​NEC to launch AU$4.38m IoT-focused cybersecurity centre in Adelaide

NEC will be launching a new cybersecurity centre in Adelaide, focusing on smart technologies and connected devices.

NEC has announced plans to establish a AU$4.38 million Global Security Intel Centre (GSIC) in Adelaide that will focus on Internet of Things (IoT) security.

The IT services firm expects the cost of cyber attacks against enterprise and government IT systems to rise as the adoption of smart technologies and connected devices that make up the IoT accelerates.

Once established, the centre will form part of NEC's cybersecurity network, with the GSIC expected to complement security-focused facilities located globally, including Japan and Singapore.

The South Australian government has welcomed the GSIC, calling it a major boost to the state's IT capabilities.

"Cybersecurity is a rapidly growing sector, and is attracting increasing attention and investment. Governments and businesses alike need innovative products and services to protect them from increasingly sophisticated threats to privacy and security," South Australia Minister for Investment and Trade Martin Hamilton-Smith said.

"It also means the creation of highly-specialised jobs in an area that will be transformational for the local economy."

The facility builds on the memorandum of understanding (MoU) NEC signed in March with the University of Adelaide's Smart City initiative.
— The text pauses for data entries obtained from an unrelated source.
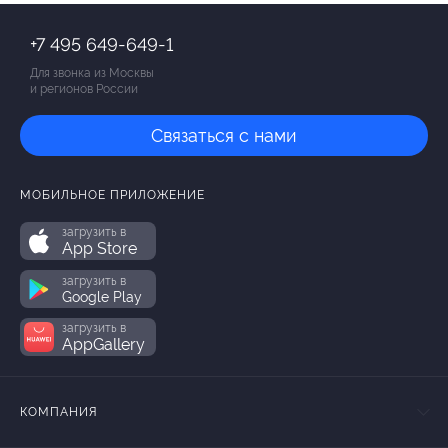
+7 495 649-649-1
Для звонка из Москвы
и регионов России
Связаться с нами
МОБИЛЬНОЕ ПРИЛОЖЕНИЕ
загрузить в
App Store
загрузить в
Google Play
загрузить в
AppGallery
КОМПАНИЯ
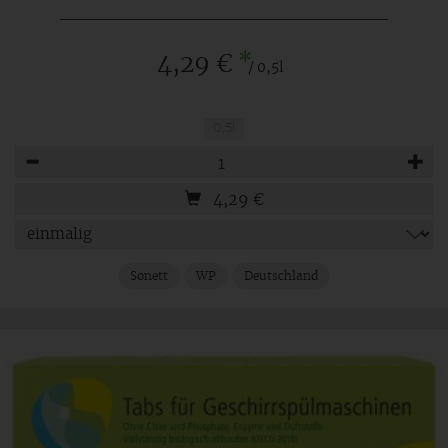
*
4,29 €
/ 0,5l
0,5l
Anzahl
4,29
€
Sonett
WP
Deutschland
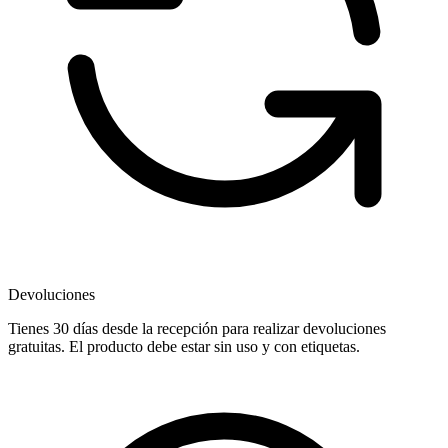
Devoluciones
Tienes 30 días desde la recepción para realizar devoluciones
gratuitas. El producto debe estar sin uso y con etiquetas.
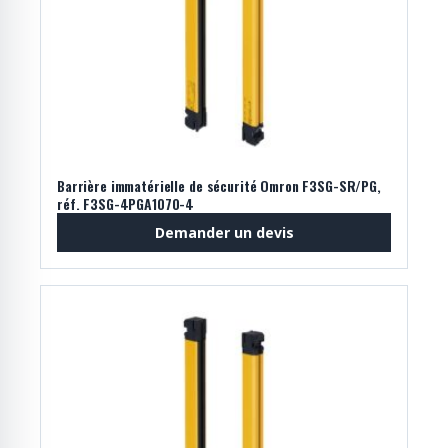
Barrière immatérielle de sécurité Omron F3SG-SR/PG,
réf. F3SG-4PGA1070-4
Demander un devis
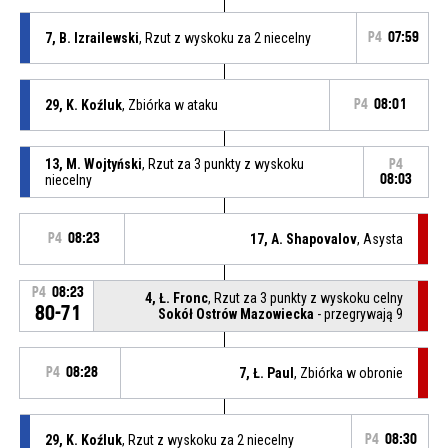
7, B. Izrailewski
, Rzut z wyskoku za 2 niecelny
P4
07:59
29, K. Koźluk
, Zbiórka w ataku
P4
08:01
13, M. Wojtyński
, Rzut za 3 punkty z wyskoku
P4
niecelny
08:03
P4
08:23
17, A. Shapovalov
, Asysta
P4
08:23
4, Ł. Fronc
, Rzut za 3 punkty z wyskoku celny
80-71
Sokół Ostrów Mazowiecka
- przegrywają 9
P4
08:28
7, Ł. Paul
, Zbiórka w obronie
29, K. Koźluk
, Rzut z wyskoku za 2 niecelny
P4
08:30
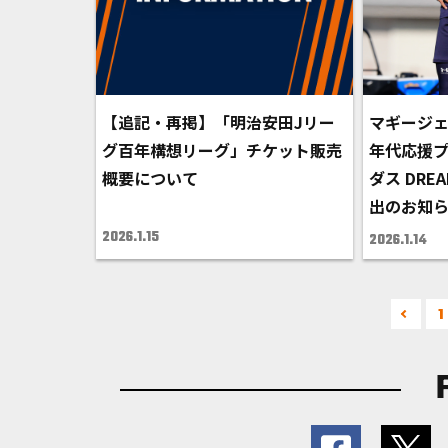
【追記・再掲】「明治安田Jリー
マギージェ
グ百年構想リーグ」チケット販売
年代応援プ
概要について
ダス DRE
出のお知
2026.1.15
2026.1.14
1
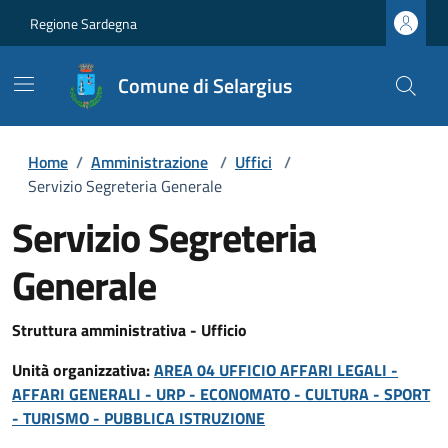
Regione Sardegna
Comune di Selargius
Home
/
Amministrazione
/
Uffici
/
Servizio Segreteria Generale
Servizio Segreteria
Generale
Struttura amministrativa - Ufficio
Unità organizzativa:
AREA 04 UFFICIO AFFARI LEGALI -
AFFARI GENERALI - URP - ECONOMATO - CULTURA - SPORT
- TURISMO - PUBBLICA ISTRUZIONE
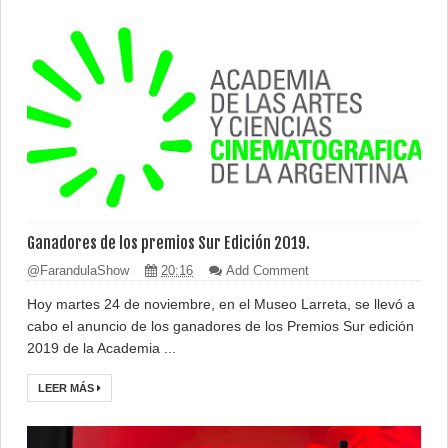
Ganadores de los premios Sur Edición 2019.
@FarandulaShow
20:16
Add Comment
Hoy martes 24 de noviembre, en el Museo Larreta, se llevó a
cabo el anuncio de los ganadores de los Premios Sur edición
2019 de la Academia ...
LEER MÁS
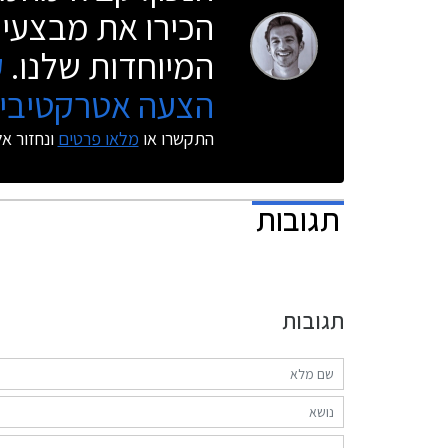
הכירו את מבצעי 
המיוחדות שלנו.
ק
הצעה אטרקטיבית
התקשרו או
מלאו פרטים
ונחזור א
תגובות
תגובות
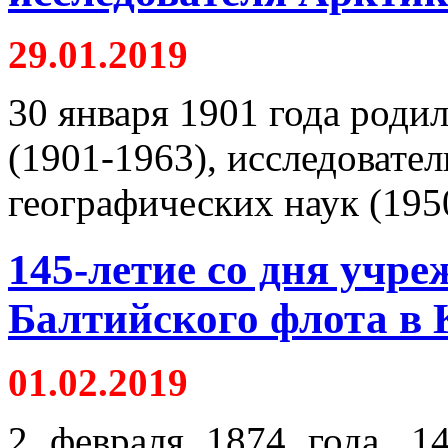
29.01.2019
30 января 1901 года роди
(1901-1963), исследовате
географических наук (195
145-летие со дня учр
Балтийского флота в
01.02.2019
2 февраля 1874 года, 1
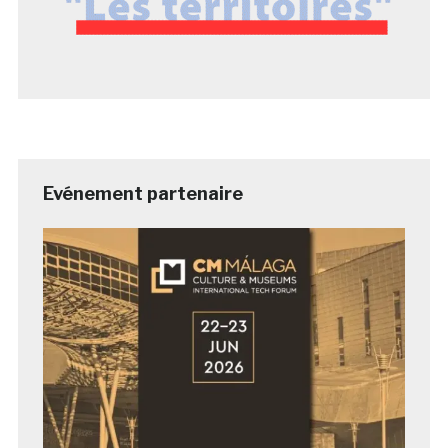
Evénement partenaire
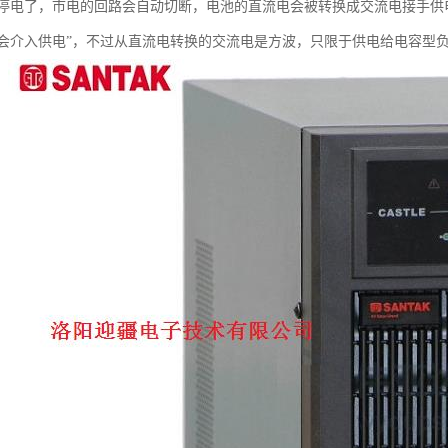
电了，市电的回路会自动切断，电池的直流电会被转换成交流电接手供电的任务（
会介入供电”，不过从直流电转换的交流电是方波，只限于供电给电容型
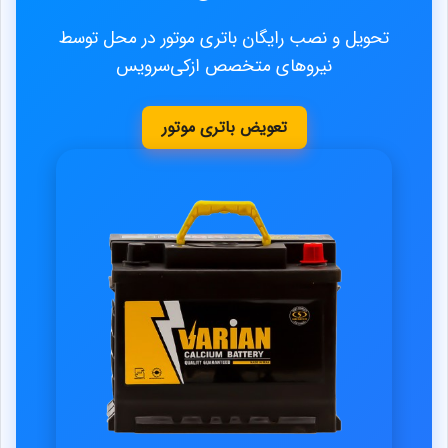
تحویل و نصب رایگان باتری موتور در محل توسط
نیروهای متخصص ازکی‌سرویس
تعویض باتری موتور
Under the MoU, the organisations will work closely on research and development with the aim of building efficient, safe, and sustainable cities of the future.

"South Australia is providing NEC with a great base to bring new technologies into Australia. Adelaide is a recognised hub for new technologies and we've worked with a lot of local partners with great intellectual property delivering innovative technical solutions," Mike Barber, chief operating officer NEC Australia, said.

"We see the cyber security demand in Australia and the Asia-Pacific Region as a huge opportunity aligning with the company's global vision."

Telstra's former CTO Vish Nandlall said previously that Australians are networking their homes at twice the rate of Americans and are eager adopters of the IoT, with US homes having an average of four devices connected to the internet in 2014, a rate well below its tech-hungry Australian counterparts.

By the end of 2016 some 6.4 billion "things" -- devices from toasters and kettles to cars and hospital equipment -- will be connected to the internet, according to analyst firm Gartner.

That figure represents a 30 percent rise from 2015 and Gartner expects this figure will grow further to reach 20.8 billion by 2020. By this year, as many as 5.5 million new things will become connected every day and as a result, the growing IoT will support total services spending of $235 billion in 2016, up 22 percent from 2015, the analyst predicted.

The GSIC further expands NEC's presence in Australia, with CrimTrac awarding NEC a AU$52 million contract in April to replace the National Automated Fingerprint Identification System in 2017.

Northern Territory Police also announced a partnership with NEC Australia in September to integrate facial-recognition technology for its database of photographs, CCTV footage, and videos taken from phones, body-worn cameras, and drones.